In some of your works life takes place not in the underground world of the dead, but in the border between the two worlds. In one of your pieces a grave is enclosed between long bars. On the left side, two trees are so lovingly intertwined that they make life on earth spectacular and humane. We see how existence boldly withstands non-existence in the form of a plant ascending from the underground of pleasure, to reach the space above ground, which is filled with regret. Or the tip of a skyscraper breaking through the fake border between life and death, revealing the majesty of those who are underground.

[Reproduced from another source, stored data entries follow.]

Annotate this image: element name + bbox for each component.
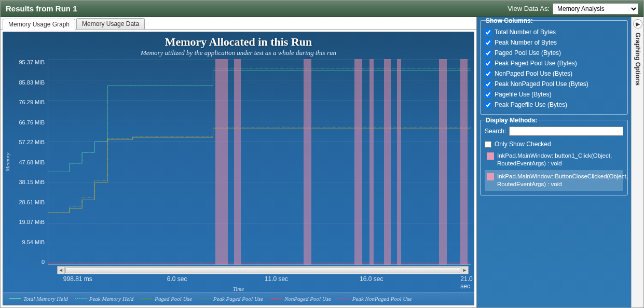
legend-swatch-icon bbox=[75, 298, 87, 299]
column-checkbox[interactable] bbox=[485, 71, 491, 77]
only-show-checked-label: Only Show Checked bbox=[495, 141, 551, 148]
show-columns-group: Show Columns: Total Number of BytesPeak … bbox=[480, 20, 628, 115]
series-line bbox=[48, 68, 471, 172]
y-axis-label: Memory bbox=[3, 152, 11, 172]
method-swatch-icon bbox=[487, 173, 494, 180]
y-tick: 95.37 MiB bbox=[13, 59, 45, 65]
method-row[interactable]: InkPad.MainWindow::ButtonCloseClicked(Ob… bbox=[485, 170, 623, 191]
x-axis-label: Time bbox=[3, 286, 474, 292]
column-checkbox[interactable] bbox=[485, 50, 491, 57]
x-tick: 998.81 ms bbox=[63, 275, 92, 283]
scroll-left-arrow-icon[interactable]: ◄ bbox=[58, 267, 65, 274]
column-row: Pagefile Use (Bytes) bbox=[485, 89, 623, 100]
column-row: Peak Paged Pool Use (Bytes) bbox=[485, 58, 623, 68]
legend-swatch-icon bbox=[270, 298, 282, 299]
method-label: InkPad.MainWindow::ButtonCloseClicked(Ob… bbox=[497, 173, 628, 188]
method-label: InkPad.MainWindow::button1_Click(Object,… bbox=[497, 152, 621, 167]
legend-label: Peak Memory Held bbox=[89, 296, 134, 302]
y-axis-ticks: 95.37 MiB85.83 MiB76.29 MiB66.76 MiB57.2… bbox=[11, 59, 48, 265]
legend-item[interactable]: Peak NonPaged Pool Use bbox=[338, 296, 412, 302]
y-tick: 76.29 MiB bbox=[13, 99, 45, 105]
event-band bbox=[354, 59, 362, 264]
column-label: Paged Pool Use (Bytes) bbox=[495, 49, 561, 57]
view-data-as-select[interactable]: Memory Analysis bbox=[553, 3, 638, 15]
column-row: Total Number of Bytes bbox=[485, 27, 623, 37]
event-band bbox=[439, 59, 447, 264]
graphing-options-panel: Show Columns: Total Number of BytesPeak … bbox=[477, 17, 631, 307]
chart-legend: Total Memory HeldPeak Memory HeldPaged P… bbox=[3, 292, 474, 305]
column-checkbox[interactable] bbox=[485, 91, 491, 98]
view-data-as-label: View Data As: bbox=[508, 5, 550, 12]
column-label: NonPaged Pool Use (Bytes) bbox=[495, 70, 572, 77]
options-rail: ▶ Graphing Options bbox=[631, 17, 643, 307]
column-checkbox[interactable] bbox=[485, 39, 491, 46]
column-checkbox[interactable] bbox=[485, 29, 491, 36]
header-bar: Results from Run 1 View Data As: Memory … bbox=[1, 1, 643, 17]
column-checkbox[interactable] bbox=[485, 81, 491, 88]
column-row: NonPaged Pool Use (Bytes) bbox=[485, 68, 623, 79]
tab-0[interactable]: Memory Usage Graph bbox=[3, 19, 75, 30]
legend-item[interactable]: NonPaged Pool Use bbox=[270, 296, 331, 302]
event-band bbox=[304, 59, 311, 264]
display-methods-title: Display Methods: bbox=[484, 117, 539, 124]
event-band bbox=[234, 59, 241, 264]
column-label: Peak Pagefile Use (Bytes) bbox=[495, 101, 567, 108]
legend-item[interactable]: Peak Memory Held bbox=[75, 296, 134, 302]
column-row: Peak NonPaged Pool Use (Bytes) bbox=[485, 79, 623, 89]
y-tick: 57.22 MiB bbox=[13, 139, 45, 145]
legend-label: Total Memory Held bbox=[23, 296, 68, 302]
legend-label: Peak Paged Pool Use bbox=[213, 296, 263, 302]
method-swatch-icon bbox=[487, 152, 494, 160]
y-tick: 19.07 MiB bbox=[13, 219, 45, 225]
column-label: Peak Number of Bytes bbox=[495, 39, 557, 46]
scroll-right-arrow-icon[interactable]: ► bbox=[461, 267, 468, 274]
legend-item[interactable]: Peak Paged Pool Use bbox=[199, 296, 263, 302]
column-label: Pagefile Use (Bytes) bbox=[495, 91, 551, 98]
chart-plot-area[interactable] bbox=[48, 59, 471, 265]
legend-swatch-icon bbox=[199, 298, 211, 299]
x-tick: 6.0 sec bbox=[167, 275, 187, 283]
legend-label: Paged Pool Use bbox=[155, 296, 191, 302]
show-columns-title: Show Columns: bbox=[484, 17, 535, 24]
chart-title: Memory Allocated in this Run bbox=[3, 35, 474, 49]
time-scrollbar[interactable]: ◄ ► bbox=[57, 266, 469, 274]
chevron-right-icon: ▶ bbox=[636, 21, 640, 27]
search-label: Search: bbox=[485, 128, 506, 135]
column-row: Peak Number of Bytes bbox=[485, 37, 623, 48]
y-tick: 38.15 MiB bbox=[13, 179, 45, 185]
graph-panel: Memory Allocated in this Run Memory util… bbox=[3, 32, 474, 305]
collapse-panel-button[interactable]: ▶ bbox=[633, 19, 642, 29]
y-tick: 47.68 MiB bbox=[13, 159, 45, 165]
y-tick: 85.83 MiB bbox=[13, 79, 45, 86]
chart-subtitle: Memory utilized by the application under… bbox=[3, 49, 474, 57]
column-checkbox[interactable] bbox=[485, 60, 491, 67]
x-tick: 16.0 sec bbox=[360, 275, 383, 283]
x-tick: 21.0 sec bbox=[460, 275, 472, 290]
x-axis-ticks: 998.81 ms6.0 sec11.0 sec16.0 sec21.0 sec bbox=[57, 275, 471, 284]
legend-swatch-icon bbox=[338, 298, 350, 299]
y-tick: 0 bbox=[13, 259, 45, 265]
column-checkbox[interactable] bbox=[485, 102, 491, 108]
column-label: Total Number of Bytes bbox=[495, 29, 556, 36]
series-line bbox=[48, 128, 471, 213]
tab-1[interactable]: Memory Usage Data bbox=[76, 18, 145, 29]
display-methods-group: Display Methods: Search: Only Show Check… bbox=[480, 120, 628, 195]
legend-label: NonPaged Pool Use bbox=[284, 296, 331, 302]
column-row: Peak Pagefile Use (Bytes) bbox=[485, 100, 623, 110]
search-input[interactable] bbox=[509, 127, 623, 136]
method-row[interactable]: InkPad.MainWindow::button1_Click(Object,… bbox=[485, 149, 623, 170]
event-band bbox=[215, 59, 228, 264]
y-tick: 28.61 MiB bbox=[13, 199, 45, 205]
legend-item[interactable]: Paged Pool Use bbox=[141, 296, 191, 302]
y-tick: 9.54 MiB bbox=[13, 239, 45, 245]
column-label: Peak NonPaged Pool Use (Bytes) bbox=[495, 80, 588, 88]
event-band bbox=[384, 59, 391, 264]
column-row: Paged Pool Use (Bytes) bbox=[485, 48, 623, 58]
page-title: Results from Run 1 bbox=[6, 4, 508, 13]
event-band bbox=[460, 59, 468, 264]
legend-label: Peak NonPaged Pool Use bbox=[352, 296, 412, 302]
only-show-checked-checkbox[interactable] bbox=[485, 141, 491, 148]
legend-swatch-icon bbox=[9, 298, 21, 299]
column-label: Peak Paged Pool Use (Bytes) bbox=[495, 60, 577, 67]
legend-item[interactable]: Total Memory Held bbox=[9, 296, 68, 302]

With these works you have taken a bold step in your middle age, and I welcome you to the club of serious satirists. I am glad that you were able to show us a humorous version of death. You have laughed at the great tyrant called death, and have invited us to laugh along with you. And you have done this with delicate penmanship, and with strong compositions, inspired by traditional painting (especially miniatures). The design of a wild but joyous atmosphere requires youthful boldness, and you have made the dead, and those living with dead hearts, happy.
Post Script
You entered the realm of caricature art on a global scale as an artist and designer in 1994 in an exhibition on Miniacature and carpets at Golestan Gallery.
Richly patterned carpets as exquisite hand-woven Iranian artifacts, which reflect the imagination of our folk art, became a cinematic background where familiar heroes and celebrities came to life in order to present new relationships of love and hatred, war and escape, and to create a surreal atmosphere that was not far from our surrounding reality and context.
In your next exhibition at Vali Gallery (2008), the kings and soldiers depicted in stone engravings (at Persepolis) were able to appear in the present time, and show their vulnerable presence as a catastrophic absence. You showed to what extent mythological symbols and historical signs could come close to the present time, and if they could be safe from abuses and unreasonable reactions and play a harmless role in our day-to-day lives.
By bringing the past into the present, whether in the form of motifs and events woven on carpets or carved in stone slabs, you invite us to a joyous atmosphere, where unexpected relationships and inverse situations between human beings and animals becomes a source of laughter. Your designs have gradually become tighter and your compositions stronger. And your most recent works on the theme of the carpet, which has not yet been exhibited, is more suitable for being exhibited in a contemporary art museum rather than being printed in a newspaper.